The December 28 issue of the Moscow Times likewise featured a report by journalist Tara FitzGerald concerning the Chechen refugee camps in Ingushetia. Some of the refugees have been living in the crowded tent camps for two or even three years. According to Philippe Genoud, the technical coordinator of the United Nations High Commissioner for Refugees, “Many of the tents are sufficient for summertime, but not for the wintertime. They need supplementary protection against the cold, and especially against the damp.” “People need more blankets and even more beds,” Genoud stressed. “They need stoves and more coal, because gas supplies don’t always get through. Also the kids often have no shoes or jackets or adequate head coverings, so it’s not only a question of shelter.” The greatest health risks are tuberculosis and influenza, while AIDS is a growing concern. The women refugees insist that, despite the severity of conditions in the camps, they will not return to Chechnya until they are sure “their menfolk will be safe there.” “Here it is calmer than in Chechnya,” one woman refugee said, “here we are not afraid to go to sleep. When I am sure that we can be guaranteed a peaceful life there, only then will we return.”
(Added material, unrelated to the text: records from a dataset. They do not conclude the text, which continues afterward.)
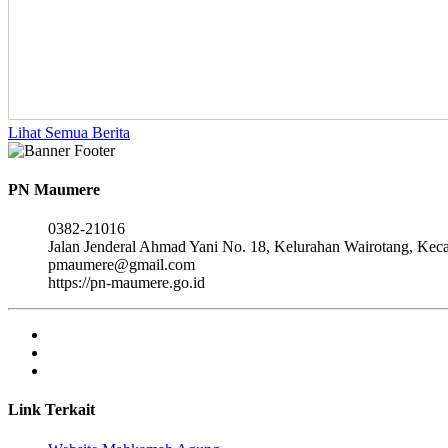
Lihat Semua Berita
PN Maumere
0382-21016
Jalan Jenderal Ahmad Yani No. 18, Kelurahan Wairotang, Ke
pmaumere@gmail.com
https://pn-maumere.go.id
Link Terkait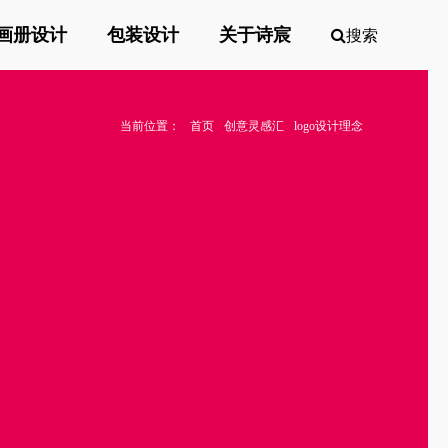
画册设计
包装设计
关于诗宸
搜索
当前位置：
首页
创意灵感汇
logo设计理念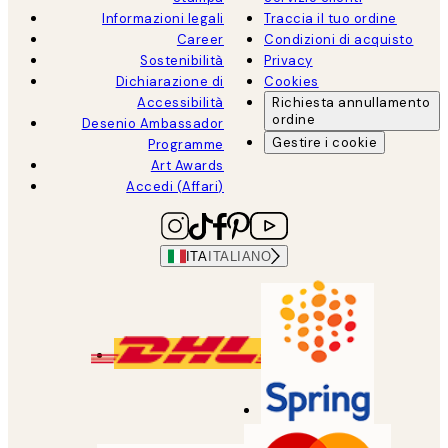
Informazioni legali
Traccia il tuo ordine
Career
Condizioni di acquisto
Sostenibilità
Privacy
Dichiarazione di
Cookies
Accessibilità
Richiesta annullamento
ordine
Desenio Ambassador
Gestire i cookie
Programme
Art Awards
Accedi (Affari)
ITA
ITALIANO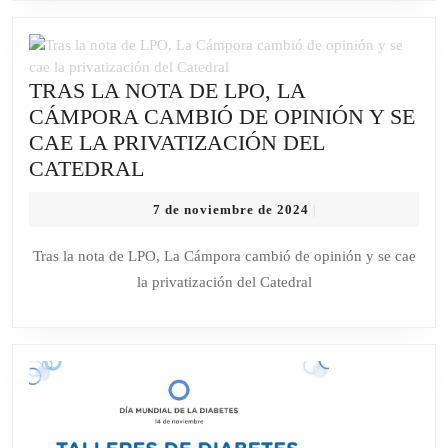
UN
EXAMEN
PARA
TRAS LA NOTA DE LPO, LA
LOS
CÁMPORA CAMBIÓ DE OPINIÓN Y SE
TRABAJADORES
CAE LA PRIVATIZACIÓN DEL
PÚBLICOS
TRAS
CATEDRAL
DE
LA
LA
7
7 de noviembre de 2024
|
NOTA
PROVINCIA
de
DE
noviembre
Tras la nota de LPO, La Cámpora cambió de opinión y se cae
de
LPO,
la privatización del Catedral
2024
LA
CÁMPORA
CAMBIÓ
DE
OPINIÓN
Y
The pro-separatist website wrote on December 29 that many Chechen refugees living in Ingushetia are acutely concerned over the ramifications of Ruslan Aushev’s ceasing to be the Ingush president. “Thanks to [Aushev’s] personal courage, Chechen refugees, on Ingush territory for a third year already, were not subjected to [mopping up operations] carried out by Russian soldiers…The contingent of Chechen refugees, who number many thousands, are awaiting developments with great alarm.” Indeed, one must wonder what the effect of Aushev’s removal will be on the vulnerable refugees. A tough former Soviet general, Aushev had the strength of character and the political skills necessary to protect his Vainakh brethren, the Chechen refugees. It is unclear whether his successor, who will be merely a temporary president, will be able or will want to emulate his stance. The already grim prospects for the refugees living in Ingushetia appear to be worsening.